__WORK REQUIRED__: In the records below, pick out all lines containing the word "Hazet".
Top of INPUT
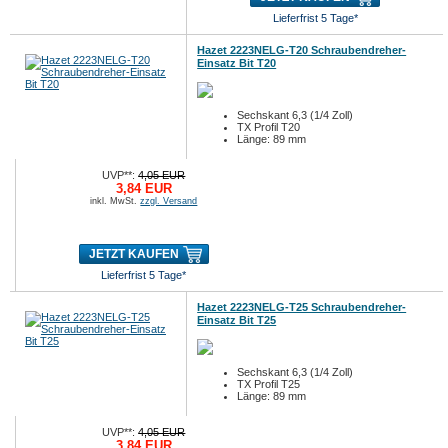
Lieferfrist 5 Tage*
Hazet 2223NELG-T20 Schraubendreher-
Einsatz Bit T20
Sechskant 6,3 (1/4 Zoll)
TX Profil T20
Länge: 89 mm
UVP**:
4,05 EUR
3,84 EUR
inkl. MwSt.
zzgl. Versand
JETZT KAUFEN
Lieferfrist 5 Tage*
Hazet 2223NELG-T25 Schraubendreher-
Einsatz Bit T25
Sechskant 6,3 (1/4 Zoll)
TX Profil T25
Länge: 89 mm
UVP**:
4,05 EUR
3,84 EUR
Bottom of INPUT
__SOLUTION__:
Hazet 2223NELG-T20 Schraubendreher-
Hazet 2223NELG-T25 Schraubendreher-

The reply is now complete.